People who suffer from radial tunnel syndrome have typically overused their arms for the purposes of pushing or pulling, or when their hands are overused in trying to grip objects. Constant bending of the wrist can also cause radial tunnel syndrome.

Similar to other familiar syndromes, athletes tend to be more prone to radial tunnel syndrome. Any sport or job that involves the wrist or arm being twisted constantly will, over time, pinch the nerve and lead to more severe radial tunnel syndrome symptoms.

How to Treat Radial Tunnel Syndrome Symptoms

There are a number of ways to treat the symptoms of radial tunnel syndrome and to deal with the discomfort.

Over the counter nonsteroidal anti-inflammatory drugs (NSAID) can work to reduce the inflammation and relieve some of the pain associated with the pressure placed upon the nerve.

An athlete might get a regular steroid injection in order to relieve the inflammation and pressure on the nerve. Wrist and elbow splints can also help to reduce the pressure placed upon the nerve.

The most optimal, and typically the preferred, way of treating radial tunnel syndrome is proper exercise and trying different ways of reducing the stress of repetitive motion.

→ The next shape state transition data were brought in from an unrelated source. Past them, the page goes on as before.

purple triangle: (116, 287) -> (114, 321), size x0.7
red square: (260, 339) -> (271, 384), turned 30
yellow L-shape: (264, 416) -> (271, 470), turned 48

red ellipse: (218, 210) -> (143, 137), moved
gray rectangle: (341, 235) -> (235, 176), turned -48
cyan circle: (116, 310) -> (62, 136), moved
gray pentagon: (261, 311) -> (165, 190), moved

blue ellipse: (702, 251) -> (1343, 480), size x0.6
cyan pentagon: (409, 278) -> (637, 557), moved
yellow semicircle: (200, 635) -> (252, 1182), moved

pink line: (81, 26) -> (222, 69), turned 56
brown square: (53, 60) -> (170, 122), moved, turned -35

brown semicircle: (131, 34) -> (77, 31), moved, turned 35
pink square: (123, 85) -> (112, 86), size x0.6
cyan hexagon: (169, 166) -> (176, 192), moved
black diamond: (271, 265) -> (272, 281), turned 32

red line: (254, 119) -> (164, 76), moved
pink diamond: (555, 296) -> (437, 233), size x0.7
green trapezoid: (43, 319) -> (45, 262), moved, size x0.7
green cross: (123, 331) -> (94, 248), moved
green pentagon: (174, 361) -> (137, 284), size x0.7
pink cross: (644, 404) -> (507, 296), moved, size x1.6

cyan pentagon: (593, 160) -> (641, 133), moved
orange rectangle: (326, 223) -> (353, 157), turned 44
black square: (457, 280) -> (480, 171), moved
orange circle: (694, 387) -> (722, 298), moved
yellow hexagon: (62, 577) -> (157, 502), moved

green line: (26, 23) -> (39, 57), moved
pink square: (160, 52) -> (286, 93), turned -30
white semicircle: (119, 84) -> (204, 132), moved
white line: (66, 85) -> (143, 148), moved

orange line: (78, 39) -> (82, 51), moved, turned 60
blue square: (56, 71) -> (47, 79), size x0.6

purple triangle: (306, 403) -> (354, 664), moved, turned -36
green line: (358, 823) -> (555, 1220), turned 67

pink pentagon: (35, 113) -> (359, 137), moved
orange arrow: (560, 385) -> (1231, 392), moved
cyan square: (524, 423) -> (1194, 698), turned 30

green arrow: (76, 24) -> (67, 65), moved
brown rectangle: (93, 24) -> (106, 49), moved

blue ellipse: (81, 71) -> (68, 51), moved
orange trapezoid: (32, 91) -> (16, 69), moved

Rather than taking over the counter drugs every time the symptoms of radial tunnel syndrome are felt, heat and ice might be a better option.

Should Patients Seek Surgery in Severe Cases?

Surgery for radial tunnel syndrome is actually a very rare occurrence. If your doctor is recommending surgery, it could be likely that actual damage to the nerve has occurred rather than simply there being pressure on it.

Surgery for radial tunnel syndrome often includes expanding the radial tunnel so that there is more room for the nerve and less pressure on it. The surgery is typically an outpatient procedure, so the patient can expect to be sent home the same day.

The obvious downside of surgery is that it can take some time to recover, and strength will have to be rebuilt in the arm.

The plus side of surgery is that patients typically have a full recovery, and the primary goal after surgery would be to avoid re-injuring the same arm.

If you believe surgery to be your best option, you should consult your doctor in order to make certain that there are not better ways of relieving the pain of suffering from radial tunnel syndrome.

Getting Diagnosed and Managing the Pain

If you are suffering from regular pain or fatigue in your forearm or wrists, it is very important to speak to your doctor in order to determine whether or not you are suffering from radial tunnel syndrome.

If your physician does diagnose you with radial tunnel syndrome, you can then discuss with him or her what your best options for relieving the pain are.

In most cases, proper exercises and training to reduce the amount of pressure put on the nerve from repetitive motion, along with heat or ice when the pain rears its ugly head, is your best bet for managing the symptoms.

Most people would prefer not to take over the counter medications regularly for pain, but if it is not an everyday thing, that is also an option.

If you do not respond to these more conservative treatments, it might then be time to explore surgery as an option. Your doctor will be able to explain whether or not that is the best option for you.

Grinding Through the Pain

Just as with similar syndromes, the pain that comes from radial tunnel syndrome can feel unbearable at times, but the good news is that it is very treatable.

Heat and ice often help immediately, and over the counter anti-inflammatory medications can also help you get through when the pain is really bad.

In most cases, it is preferable to treat the symptoms with heat or ice when needed, and attempt to condition your arm so that the repetitive motion does not continue to put as much pressure on the radial nerve.

This is, of course, assuming that you cannot avoid such repetitive motions to begin with.

However bad your symptoms may be, discuss your options with your doctor in order to successfully manage the pain and relieve the symptoms.